The cranioplasty bundle (which consisted of peri-operative vancomycin (4 doses), a barrier dressing through post-operative day (POD) 3, and de-colonization of the surgical incision using topical chlorhexidine from POD 4 to 7.) was associated with reduced SSI rates and the need for re-do cranioplasties 5).
A 63-year-old Japanese woman underwent evacuation of a subdural hematoma complicated by subarachnoid hemorrhage. Subsequent craniotomy for clipping and external decompression of an aneurysm of the neck was followed by cranioplasty using an autologous bone graft. The graft became infected with MRSA, which responded to intravenously infused vancomycin. The graft was then replaced with a ceramic implant. The implant site became reinfected with MRSA. Vancomycin infusion failed on this occasion, despite a favorable in vitro sensitivity test. After obtaining patient consent, investigative treatment was begun using long-term aseptic application of vancomycin 2.5% ointment, resulting in control of the infection and negative cultures.

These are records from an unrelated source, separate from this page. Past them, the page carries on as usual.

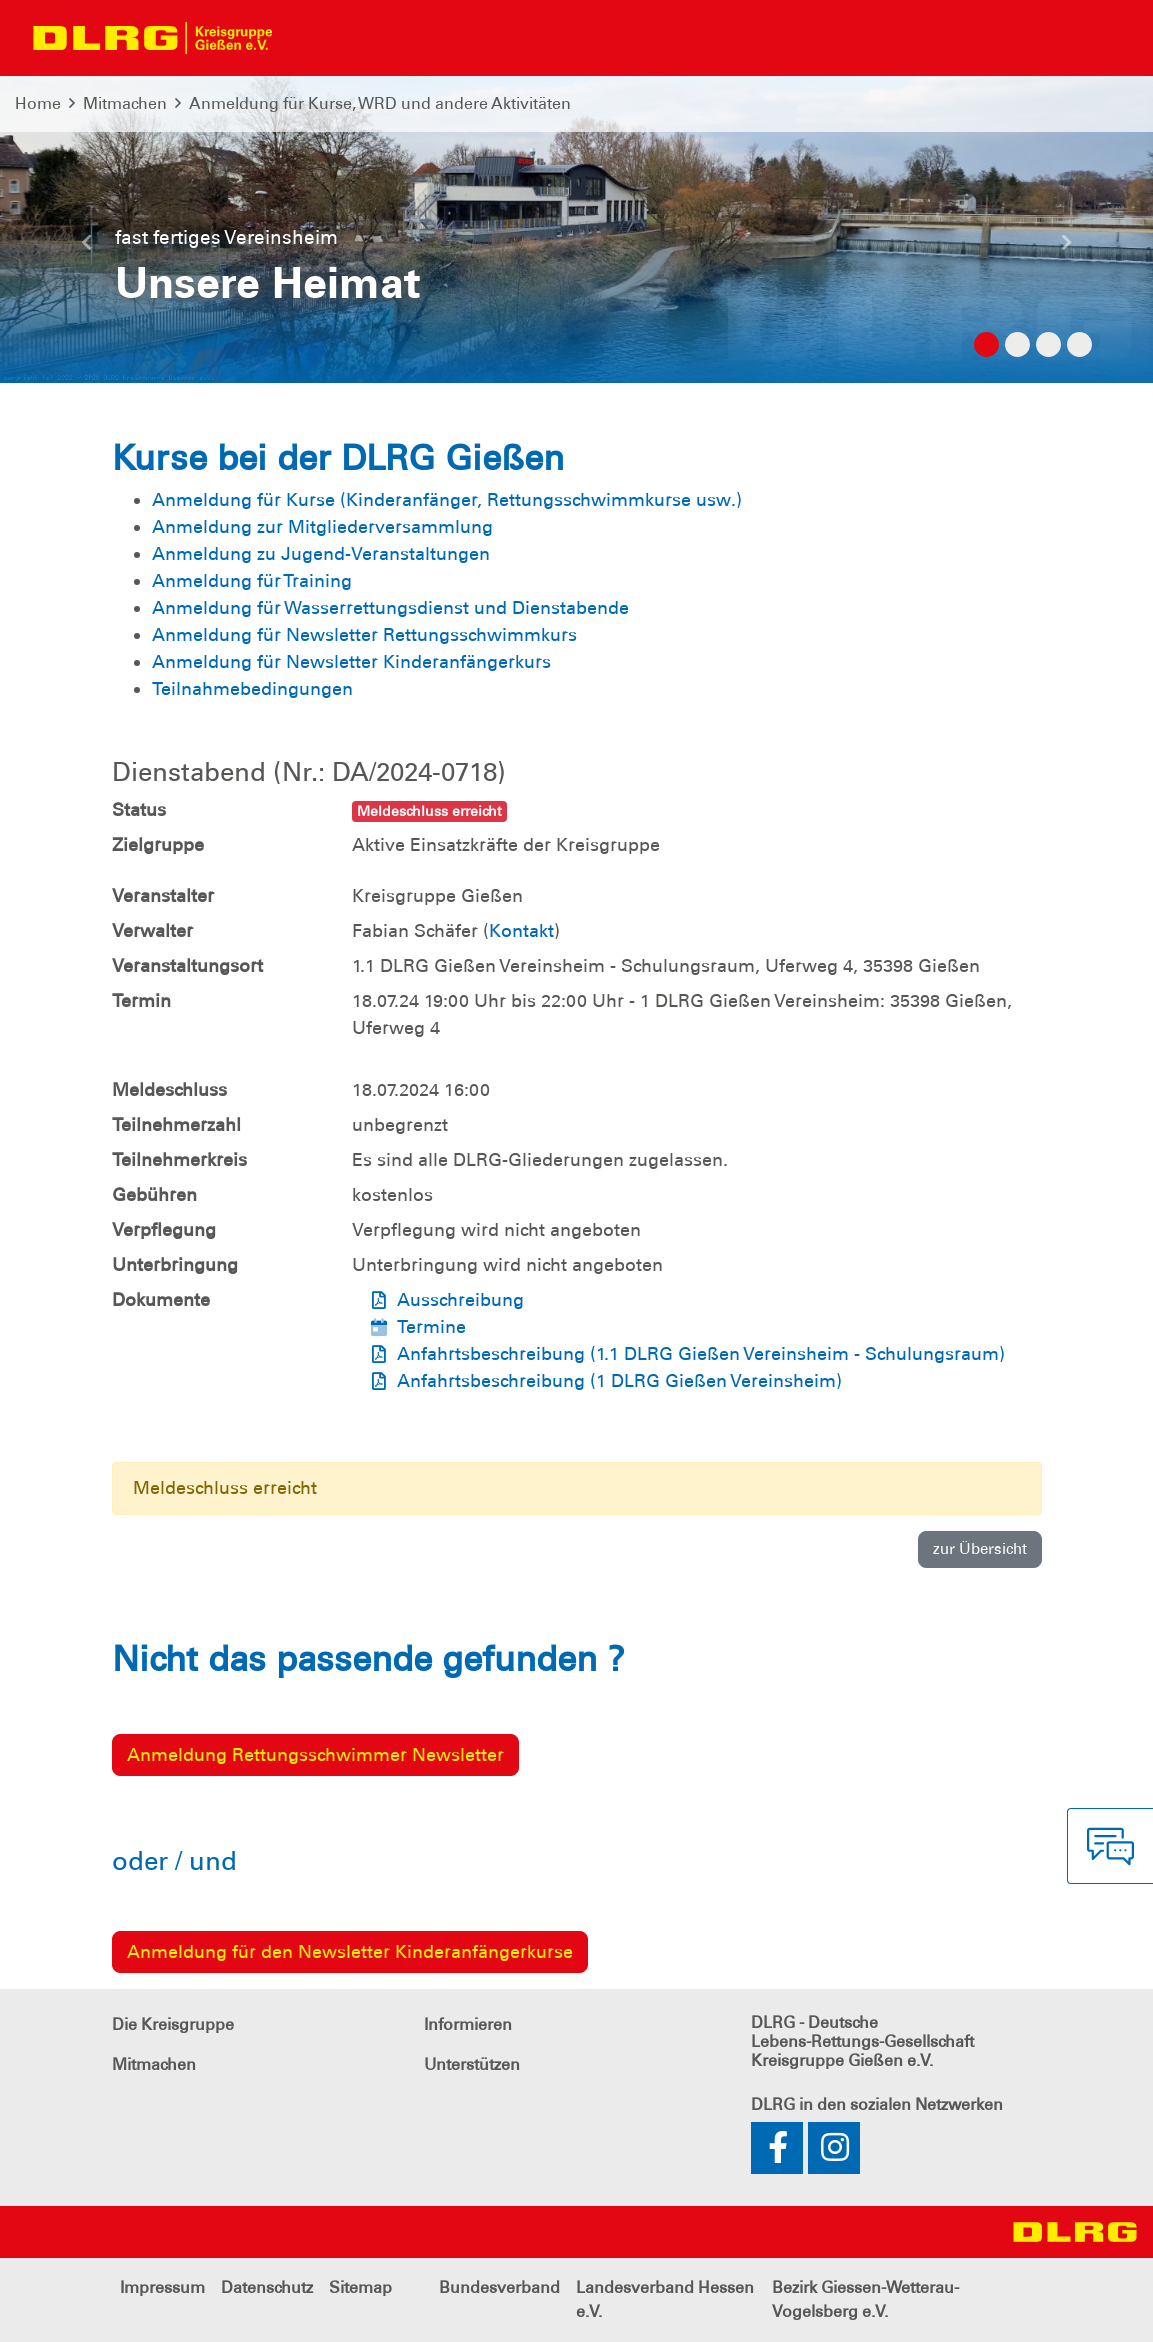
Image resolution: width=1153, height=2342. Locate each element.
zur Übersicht (980, 1549)
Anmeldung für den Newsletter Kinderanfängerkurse (350, 1952)
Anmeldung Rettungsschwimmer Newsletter (315, 1755)
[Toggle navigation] (306, 38)
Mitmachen (125, 103)
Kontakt (521, 931)
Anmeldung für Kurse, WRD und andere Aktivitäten (380, 103)
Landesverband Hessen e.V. (665, 2299)
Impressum (162, 2287)
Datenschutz (267, 2287)
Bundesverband (499, 2287)
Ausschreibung (460, 1300)
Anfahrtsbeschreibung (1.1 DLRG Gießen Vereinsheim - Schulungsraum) (701, 1354)
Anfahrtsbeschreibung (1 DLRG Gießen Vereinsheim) (619, 1381)
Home (38, 103)
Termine (431, 1327)
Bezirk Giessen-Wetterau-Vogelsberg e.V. (865, 2299)
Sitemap (360, 2287)
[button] (86, 250)
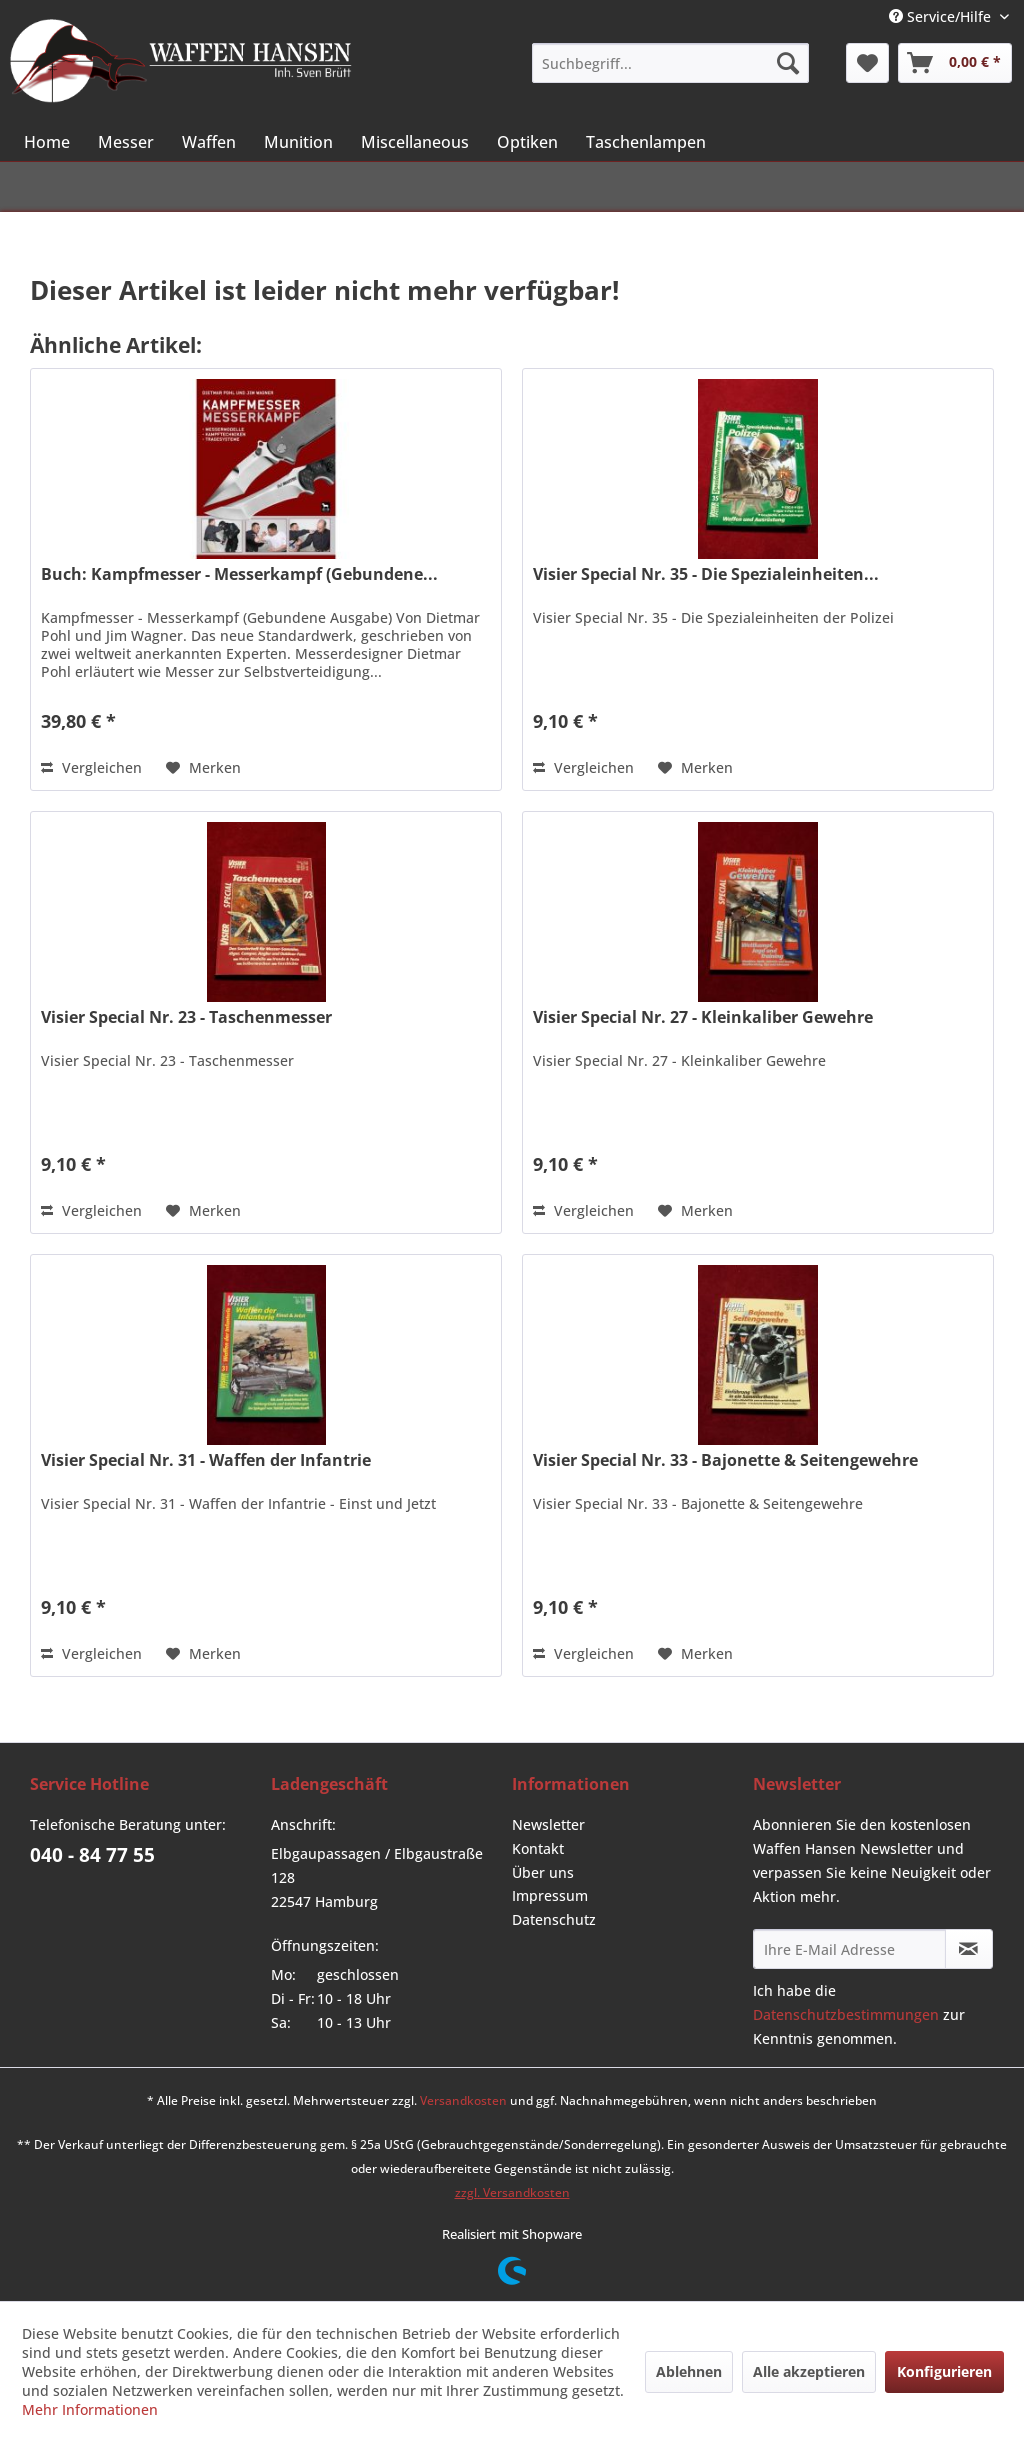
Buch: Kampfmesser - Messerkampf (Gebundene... (239, 574)
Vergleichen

The care of an infection at the site of cranioplasty with a ceramic artificial bone implant is difficult. Our patient's infection resolved with the use of vancomycin ointment. In this case, blood concentrations of vancomycin remained below detectable levels, and no adverse effects resulted from application of vancomycin ointment.
Topical administration of vancomycin was more effective than systemic administration in the treatment of our patient's MRSA skull implant infection. No adverse effects from topical treatment were encountered over 3 years 6).